%%

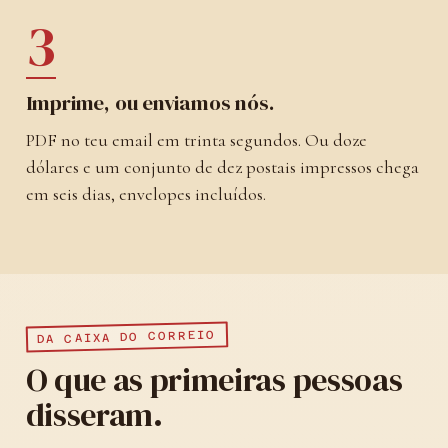
3
Imprime, ou enviamos nós.
PDF no teu email em trinta segundos. Ou doze
dólares e um conjunto de dez postais impressos chega
em seis dias, envelopes incluídos.
DA CAIXA DO CORREIO
O que as primeiras pessoas
disseram.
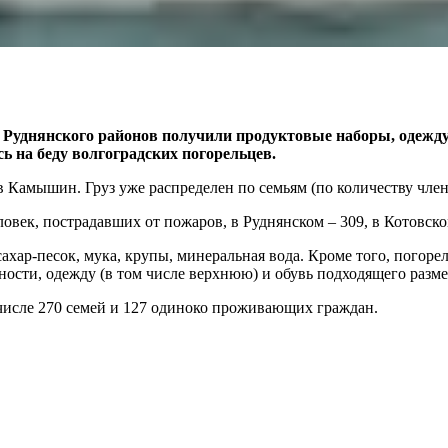
Руднянского районов получили продуктовые наборы, одежду,
ь на беду волгоградских погорельцев.
в Камышин. Груз уже распределен по семьям (по количеству чл
ек, пострадавших от пожаров, в Руднянском – 309, в Котовско
сахар-песок, мука, крупы, минеральная вода. Кроме того, погор
ности, одежду (в том числе верхнюю) и обувь подходящего разме
числе 270 семей и 127 одиноко проживающих граждан.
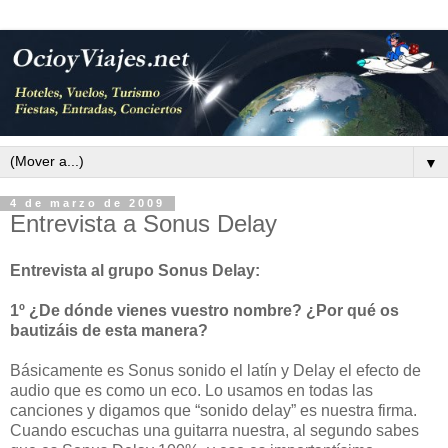
▼
4 de marzo de 2009
Entrevista a Sonus Delay
Entrevista al grupo Sonus Delay:
1º ¿De dónde vienes vuestro nombre? ¿Por qué os
bautizáis de esta manera?
Básicamente es Sonus sonido el latín y Delay el efecto de
audio que es como un eco. Lo usamos en todas las
canciones y digamos que “sonido delay” es nuestra firma.
Cuando escuchas una guitarra nuestra, al segundo sabes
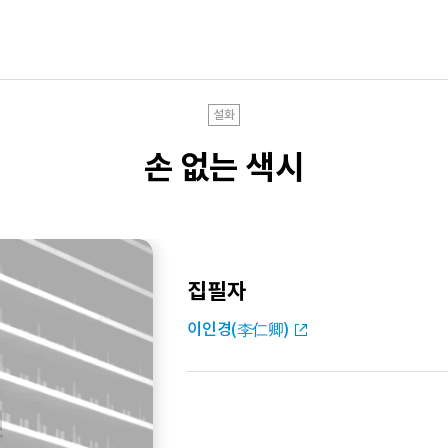
설화
손 없는 색시
집필자
이인경(李仁卿)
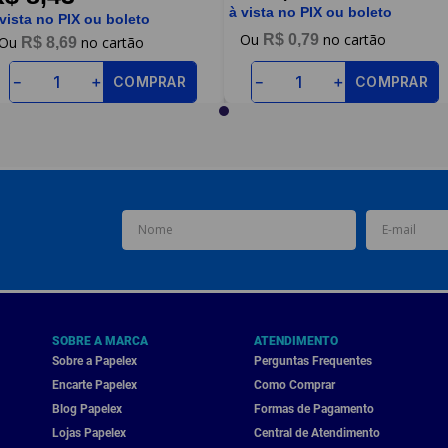
à vista no PIX ou boleto
 vista no PIX ou boleto
R$
0
,
79
R$
8
,
69
COMPRAR
COMPRAR
－
＋
－
＋
SOBRE A MARCA
ATENDIMENTO
Sobre a Papelex
Perguntas Frequentes
Encarte Papelex
Como Comprar
Blog Papelex
Formas de Pagamento
Lojas Papelex
Central de Atendimento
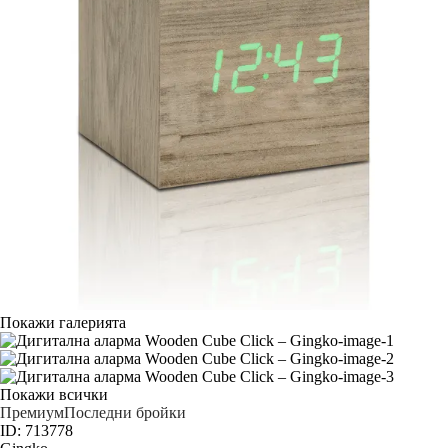
Покажи галерията
Покажи всички
Премиум
Последни бройки
ID: 713778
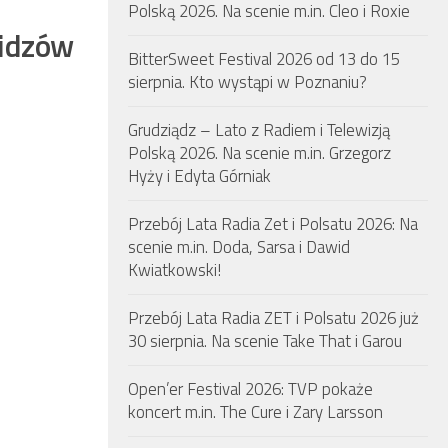
Polską 2026. Na scenie m.in. Cleo i Roxie
widzów
BitterSweet Festival 2026 od 13 do 15
sierpnia. Kto wystąpi w Poznaniu?
Grudziądz – Lato z Radiem i Telewizją
Polską 2026. Na scenie m.in. Grzegorz
Hyży i Edyta Górniak
Przebój Lata Radia Zet i Polsatu 2026: Na
scenie m.in. Doda, Sarsa i Dawid
Kwiatkowski!
Przebój Lata Radia ZET i Polsatu 2026 już
30 sierpnia. Na scenie Take That i Garou
Open’er Festival 2026: TVP pokaże
koncert m.in. The Cure i Zary Larsson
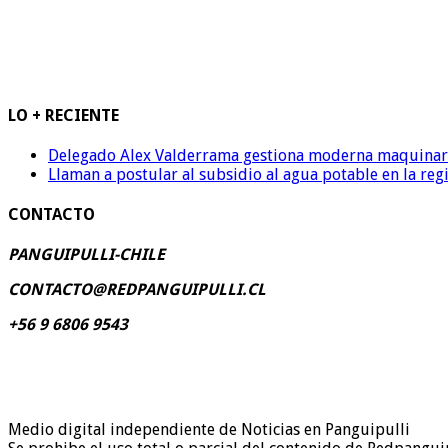
LO + RECIENTE
Delegado Alex Valderrama gestiona moderna maquinaria 
Llaman a postular al subsidio al agua potable en la reg
CONTACTO
PANGUIPULLI-CHILE
CONTACTO@REDPANGUIPULLI.CL
+56 9 6806 9543
Medio digital independiente de Noticias en Panguipulli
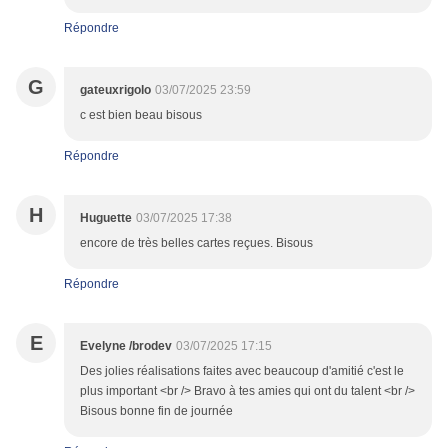
Répondre
G
gateuxrigolo
03/07/2025 23:59
c est bien beau bisous
Répondre
H
Huguette
03/07/2025 17:38
encore de très belles cartes reçues. Bisous
Répondre
E
Evelyne /brodev
03/07/2025 17:15
Des jolies réalisations faites avec beaucoup d'amitié c'est le
plus important <br /> Bravo à tes amies qui ont du talent <br />
Bisous bonne fin de journée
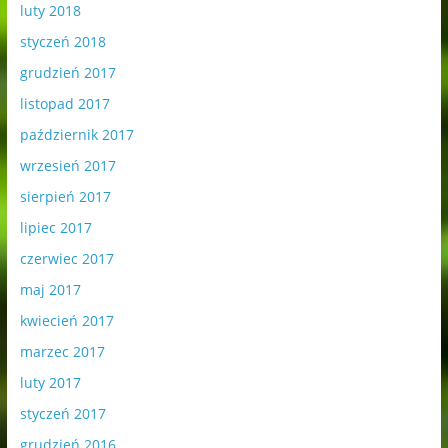
luty 2018
styczeń 2018
grudzień 2017
listopad 2017
październik 2017
wrzesień 2017
sierpień 2017
lipiec 2017
czerwiec 2017
maj 2017
kwiecień 2017
marzec 2017
luty 2017
styczeń 2017
grudzień 2016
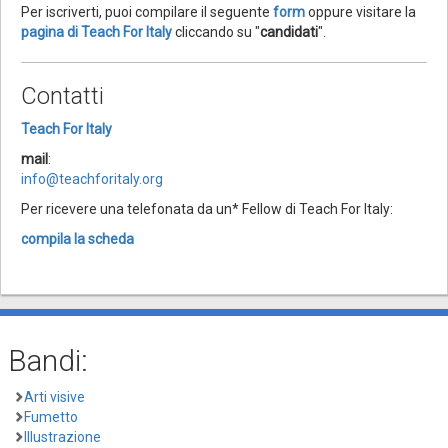
Per iscriverti, puoi compilare il seguente
form
oppure visitare la
pagina di Teach For Italy
cliccando su "
candidati
".
Contatti
Teach For Italy
mail
:
info@teachforitaly.org
Per ricevere una telefonata da un* Fellow di Teach For Italy:
compila la scheda
Bandi:
Arti visive
Fumetto
Illustrazione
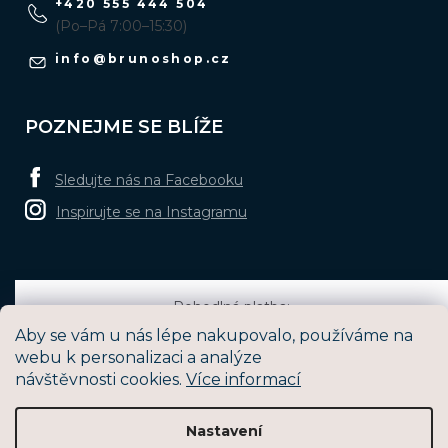
+420 555 444 504
(Po–Pá 7:00–15:30)
info
@
brunoshop.cz
POZNEJME SE BLÍŽE
Sledujte nás na Facebooku
Inspirujte se na Instagramu
Pohodlná platba:
Aby se vám u nás lépe nakupovalo, používáme na
webu k personalizaci a analýze
návštěvnosti cookies.
Více informací
Oblíbené způsoby dopravy:
Nastavení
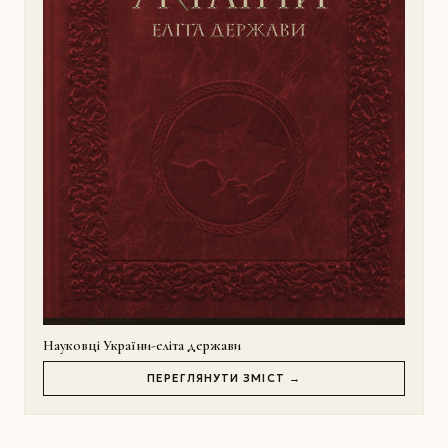
Науковці України-еліта держави
ПЕРЕГЛЯНУТИ ЗМІСТ →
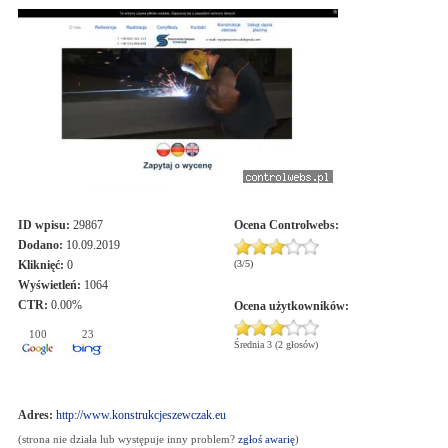
ID wpisu:
29867
Ocena
Controlwebs
:
Dodano:
10.09.2019
Kliknięć:
0
(
3
/
5
)
Wyświetleń:
1064
CTR:
0.00%
Ocena użytkowników:
100
23
Średnia 3 (2 głosów)
Adres:
http://www.konstrukcjeszewczak.eu
(strona nie działa lub występuje inny problem?
zgłoś awarię
)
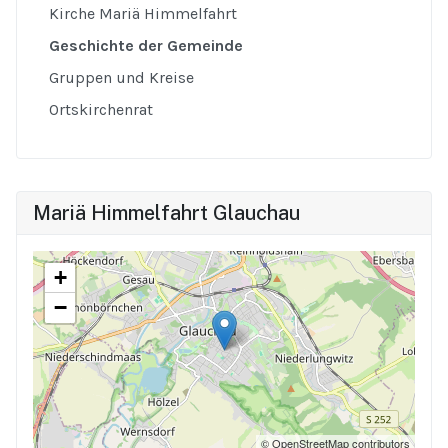
Kirche Mariä Himmelfahrt
Geschichte der Gemeinde
Gruppen und Kreise
Ortskirchenrat
Mariä Himmelfahrt Glauchau
+
−
© OpenStreetMap contributors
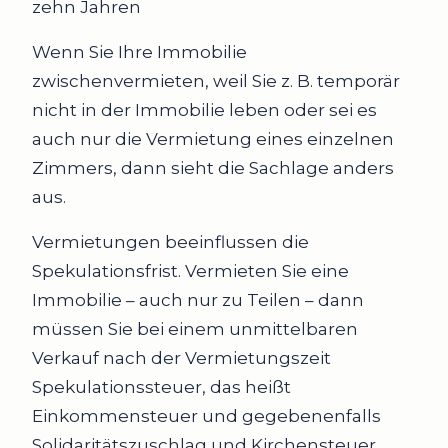
zehn Jahren
Wenn Sie Ihre Immobilie
zwischenvermieten, weil Sie z. B. temporär
nicht in der Immobilie leben oder sei es
auch nur die Vermietung eines einzelnen
Zimmers, dann sieht die Sachlage anders
aus.
Vermietungen beeinflussen die
Spekulationsfrist. Vermieten Sie eine
Immobilie – auch nur zu Teilen – dann
müssen Sie bei einem unmittelbaren
Verkauf nach der Vermietungszeit
Spekulationssteuer, das heißt
Einkommensteuer und gegebenenfalls
Solidaritätszuschlag und Kirchensteuer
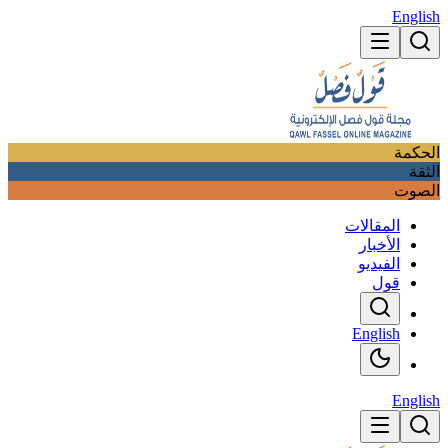
English
الحكمة
الثقة
الصوت
المقالات
الأخبار
الفيديو
قول
English
English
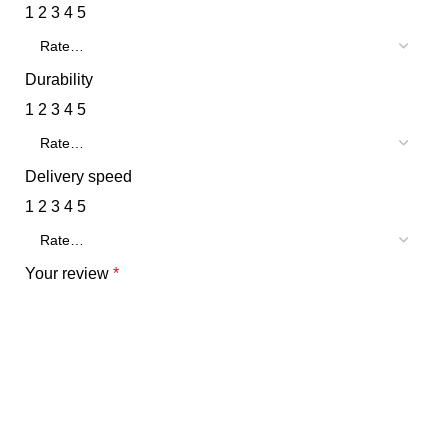
1
2
3
4
5
Durability
1
2
3
4
5
Delivery speed
1
2
3
4
5
Your review
*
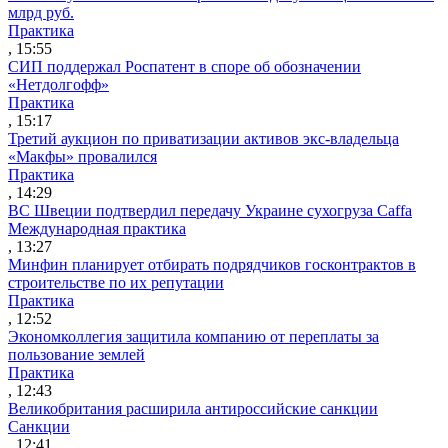
млрд руб.
Практика
, 15:55
СИП поддержал Роспатент в споре об обозначении
«Нетдолгофф»
Практика
, 15:17
Третий аукцион по приватизации активов экс-владельца
«Макфы» провалился
Практика
, 14:29
ВС Швеции подтвердил передачу Украине сухогруза Caffa
Международная практика
, 13:27
Минфин планирует отбирать подрядчиков госконтрактов в
строительстве по их репутации
Практика
, 12:52
Экономколлегия защитила компанию от переплаты за
пользование землей
Практика
, 12:43
Великобритания расширила антироссийские санкции
Санкции
, 12:41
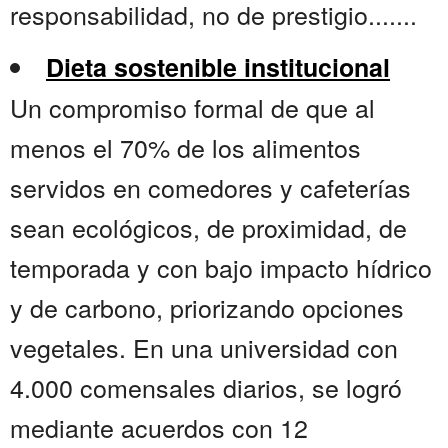
responsabilidad, no de prestigio.......
Dieta sostenible institucional
Un compromiso formal de que al
menos el 70% de los alimentos
servidos en comedores y cafeterías
sean ecológicos, de proximidad, de
temporada y con bajo impacto hídrico
y de carbono, priorizando opciones
vegetales. En una universidad con
4.000 comensales diarios, se logró
mediante acuerdos con 12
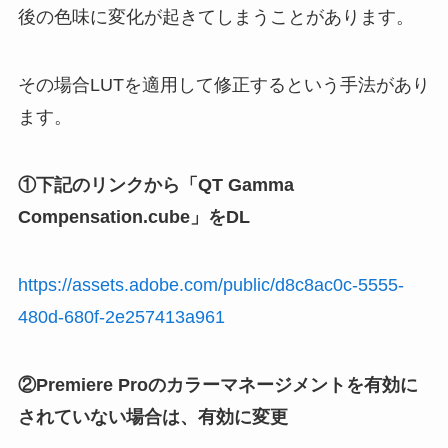
後の色味に変化が起きてしまうことがあります。
その場合LUTを適用して修正するという手法があり
ます。
①下記のリンクから「QT Gamma
Compensation.cube」をDL
https://assets.adobe.com/public/d8c8ac0c-5555-
480d-680f-2e257413a961
②Premiere Proのカラーマネージメントを有効に
されていない場合は、有効に変更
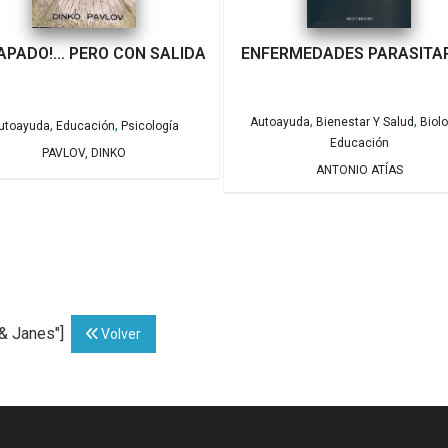
APADO!… PERO CON SALIDA
ENFERMEDADES PARASITA
,
,
Autoayuda
Bienestar Y Salud
Biol
,
,
utoayuda
Educación
Psicología
Educación
PAVLOV, DINKO
ANTONIO ATÍAS
 & Janes"]
Volver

%%

Task to carry out:
What is the number of lines in the data that include the word "одежду"? State only that number.

Solution for this task:
2